I read that increasing memory could solve a similar error. (How do I solve "distributed.scheduler - ERROR - Couldn't gather keys"? - #2 by pavithraes). Doubling the memory per worker in Example 1 solves the CancelledError
, but rescheduling tasks still occur. This is shown in Example 2.
Example 2
Cores per worker: 3. Memory: 12GB
%%time
results = dask.compute(get_delayed_objects( 0, window_size, Nblocks ),
get_delayed_objects( 1, window_size, Nblocks ),
get_delayed_objects( 2, window_size, Nblocks ),
get_delayed_objects( 3, window_size, Nblocks ),
get_delayed_objects( 4, window_size, Nblocks ),
get_delayed_objects( 5, window_size, Nblocks ),
get_delayed_objects( 6, window_size, Nblocks ),
get_delayed_objects( 7, window_size, Nblocks ),
get_delayed_objects( 8, window_size, Nblocks ),
get_delayed_objects( 9, window_size, Nblocks )
)
2023-08-11 13:33:14,811 - distributed.client - WARNING - Couldn't gather 13 keys, rescheduling {'optimize-515a7b36-a66e-4770-89a5-2a88913b9067': (), 'optimize-dc2ddfa7-0052-42d4-b7cd-425f99c9561b': (), 'optimize-568a94ec-08a3-4c2c-a302-91b0023248cd': (), 'optimize-30801cfc-0ca7-47f2-b90f-9448490cb994': (), 'optimize-afd5d0b6-6015-4e33-a0c0-8ee3464d60cb': (), 'optimize-81fca5e5-a6fe-4bf8-9d4f-fbaf3a787503': (), 'optimize-526c6040-3462-4acc-8137-84777ef2fdd1': (), 'optimize-f410368d-150f-49fc-9699-3e6994d62533': (), 'optimize-0cedfd8c-0130-406e-ba25-bdb9fc0a215e': (), 'optimize-368b5de0-d638-4100-8f57-92575c9de04d': (), 'optimize-ed1d33e4-6b5e-497e-97e4-32d716c9029c': (), 'optimize-014e3a40-0cc9-4410-bba6-38843682253b': (), 'optimize-b07cbdbb-02ae-4e6d-9cca-af6c468de09e': ()} 2023-08-11 13:39:25,751 - distributed.client - WARNING - Couldn't gather 10 keys, rescheduling {'optimize-b6cb06fa-a7a6-4230-bab3-4357d031e543': (), 'optimize-dc9bb730-10f1-4eea-bb18-4b28a111256c': (), 'optimize-11f4df18-ac0e-493b-b923-37964cc84ef5': (), 'optimize-467c36b3-3fa3-4c2d-a3db-f62fa453eba8': (), 'optimize-6f392b12-f51a-4bb1-8a0b-e0ef89d1e68a': (), 'optimize-da48e050-8fe8-4e90-a75e-4b1be757e955': (), 'optimize-aa18fa0f-c1e2-40ec-955b-7f53496bf97c': (), 'optimize-1c573fc7-baa5-48ee-98c9-f591a78076bc': (), 'optimize-2e60a310-ea07-4c96-8361-74bf4a206c64': (), 'optimize-348dff59-fbcb-451c-af7c-3c67715ba707': ()}
CPU times: user 1min 3s, sys: 3.06 s, total: 1min 6s
Wall time: 1h 20min 47s
The total process took 1 hr 20 min, while the 10 last tasks took 26 minutes after alot of rescheduling.

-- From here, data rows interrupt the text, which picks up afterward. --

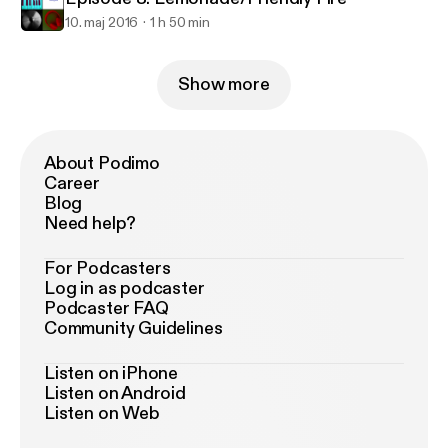
10. maj 2016
1 h 50 min
Show more
About Podimo
Career
Blog
Need help?
For Podcasters
Log in as podcaster
Podcaster FAQ
Community Guidelines
Listen on iPhone
Listen on Android
Listen on Web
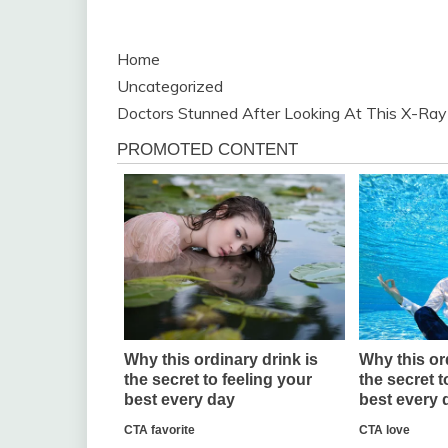
Home
Uncategorized
Doctors Stunned After Looking At This X-Ray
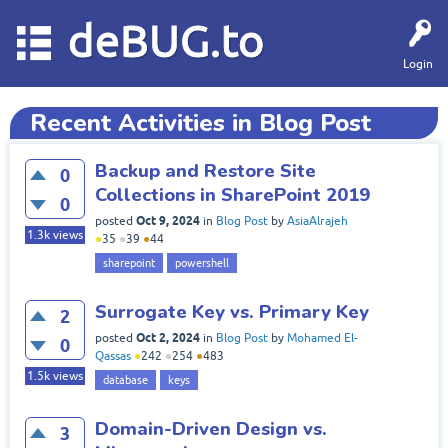
deBUG.to
Login
Recent Activities in Blog Post
Backup and Restore Site
0
Collections in SharePoint 2019
0
Oct 9, 2024
posted
in
Blog Post
by
AsiaAlrajeh
1.3k
views
●
35
●
39
●
44
sharepoint
powershell
Surrogate Key vs. Primary Key
2
Oct 2, 2024
posted
in
Blog Post
by
Mohamed El-
0
Qassas
●
242
●
254
●
483
1.5k
views
database
keys
Domain-Driven Design vs.
3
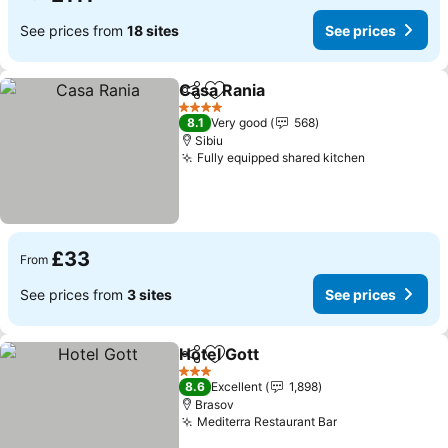
See prices from
18 sites
See prices
Casa Rania
Share
Add to favourites
4 Stars
8.1
Very good
568
Sibiu
Fully equipped shared kitchen
£33
From
See prices from
3 sites
See prices
Hotel Gott
Share
Add to favourites
3 Stars
8.6
Excellent
1,898
Brasov
Mediterra Restaurant Bar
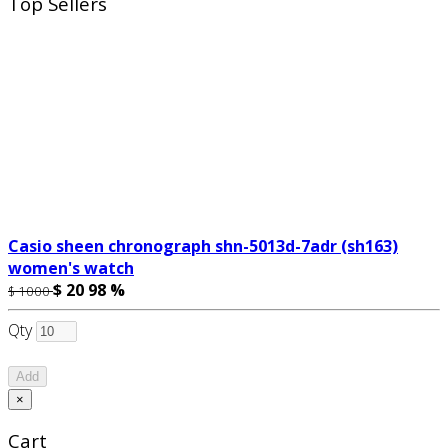
Top Sellers
Casio sheen chronograph shn-5013d-7adr (sh163)
women's watch
$ 20
98 %
$ 1000
Qty
Add
×
Cart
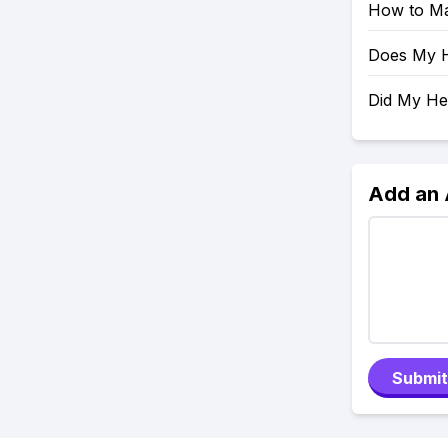
How to Ma
Does My H
Did My H
Add an
Submit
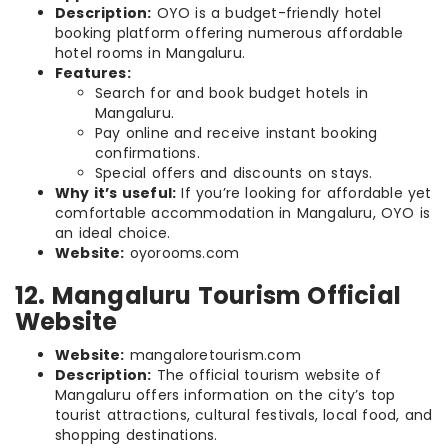
Description:
OYO is a budget-friendly hotel
booking platform offering numerous affordable
hotel rooms in Mangaluru.
Features:
Search for and book budget hotels in
Mangaluru.
Pay online and receive instant booking
confirmations.
Special offers and discounts on stays.
Why it’s useful:
If you’re looking for affordable yet
comfortable accommodation in Mangaluru, OYO is
an ideal choice.
Website:
oyorooms.com
12. Mangaluru Tourism Official
Website
Website:
mangaloretourism.com
Description:
The official tourism website of
Mangaluru offers information on the city’s top
tourist attractions, cultural festivals, local food, and
shopping destinations.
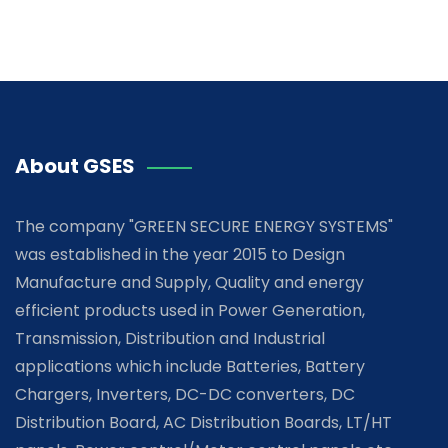
About GSES
The company "GREEN SECURE ENERGY SYSTEMS"
was established in the year 2015 to Design
Manufacture and Supply, Quality and energy
efficient products used in Power Generation,
Transmission, Distribution and Industrial
applications which include Batteries, Battery
Chargers, Inverters, DC-DC converters, DC
Distribution Board, AC Distribution Boards, LT/HT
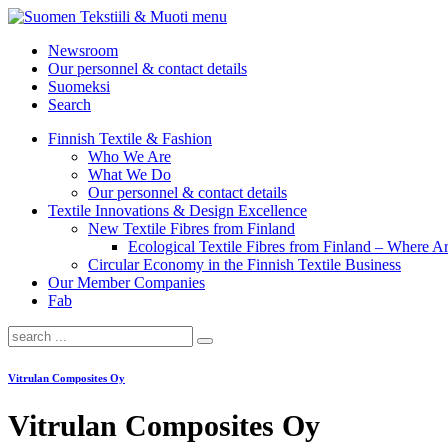
menu
Newsroom
Our personnel & contact details
Suomeksi
Search
Finnish Textile & Fashion
Who We Are
What We Do
Our personnel & contact details
Textile Innovations & Design Excellence
New Textile Fibres from Finland
Ecological Textile Fibres from Finland – Where
Circular Economy in the Finnish Textile Business
Our Member Companies
Fab
Vitrulan Composites Oy
Vitrulan Composites Oy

So increasing memory seems to help with the CancelledError
but not the rescheduling.
- From the Worker Memory Use table in the dashboard, it looks like workers does not need the 12GB I give them, so why does increasing
worker_memory
help?
- What can I do to have the computation finish without spending time on rescheduling of tasks? I could make an attempt to make reproducible examples, but looks like similar errors have been reproduced already (below), so I am of course hoping there exist a simple fix!